The task is to filter the REC-xml-19980210.xml specification for grammar productions. They are contained in special markup, a typical one that looks like this:

...
<prod id="NT-PubidLiteral"><lhs>PubidLiteral</lhs>
<rhs>'"' <nt def='NT-PubidChar'>PubidChar</nt>* 
'"' 
| "'" (<nt def='NT-PubidChar'>PubidChar</nt> - "'")* "'"</rhs>
</prod>
...

So a grammar rule consists of a production, which consists of a right-hand-side and a left hand side. In the right-hand-side markup for describing hyperlinks between productions may be contained, so it is mixed content. The DTD fragment for this is:

<!ELEMENT prod (lhs, (rhs, (com|wfc|vc)*)+)>
<!--    ID attribute:
        The production must have an ID so that cross-references
        (specref) and mentions of nonterminals (nt) can link to
        it. -->
<!ATTLIST prod
        %common-idreq.att;>

<!ELEMENT lhs (#PCDATA)>
<!ATTLIST lhs %common.att;>

<!ELEMENT rhs (#PCDATA|nt|xnt|com)*>
<!ATTLIST rhs %common.att;>

I'm not aware of a place where the spec.dtd can be officially downloaded.
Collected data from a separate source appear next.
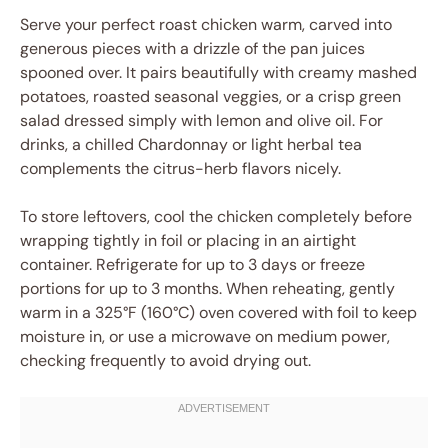
Serve your perfect roast chicken warm, carved into
generous pieces with a drizzle of the pan juices
spooned over. It pairs beautifully with creamy mashed
potatoes, roasted seasonal veggies, or a crisp green
salad dressed simply with lemon and olive oil. For
drinks, a chilled Chardonnay or light herbal tea
complements the citrus-herb flavors nicely.
To store leftovers, cool the chicken completely before
wrapping tightly in foil or placing in an airtight
container. Refrigerate for up to 3 days or freeze
portions for up to 3 months. When reheating, gently
warm in a 325°F (160°C) oven covered with foil to keep
moisture in, or use a microwave on medium power,
checking frequently to avoid drying out.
It is, however, contained in archive for the first release of XML::Parser on Larry Walls server. As XML in Perl is not DTD aware, this will not hurt. Please note, that in the real specification document only <nt> is used, <xnt> and <com> won't happen and are not processed by the examples below.

The example programs will all produce a standard EBNF representation of the 89 productions contained in the XML specification, like this:

...
[11] SystemLiteral ::= ('"' [^"]* '"') | ("'" [^']* "'")
[12] PubidLiteral ::= '"' PubidChar* '"' | "'" (PubidChar - "'")* "'"
[13] PubidChar ::= #x20 | #xD | #xA | [a-zA-Z0-9] | [-'()+,./:=?;!*#@$_%]
[14] CharData ::= [^<&]* - ([^<&]* ']]>' [^<&]*)
[15] Comment ::= '<!--' ((Char - '-') | ('-' (Char - '-')))* '-->'
[16] PI ::= '<?' PITarget (S (Char* - (Char* '?>' Char*)))? '?>'
...

So, here we go with the code ...

2.1 Perl regular expressions

As the name "Practical Extraction and Report Language" implies, Perl was used for extraction of data long time before the advent of XML. The tool of choice for this task are regular expressions. The code below just follows the well known trail. It slurps in the file and iterates over regular expressions until the grammar text is extracted. Please note that the code heavily exploits the "non-greedy" option for regular expressions.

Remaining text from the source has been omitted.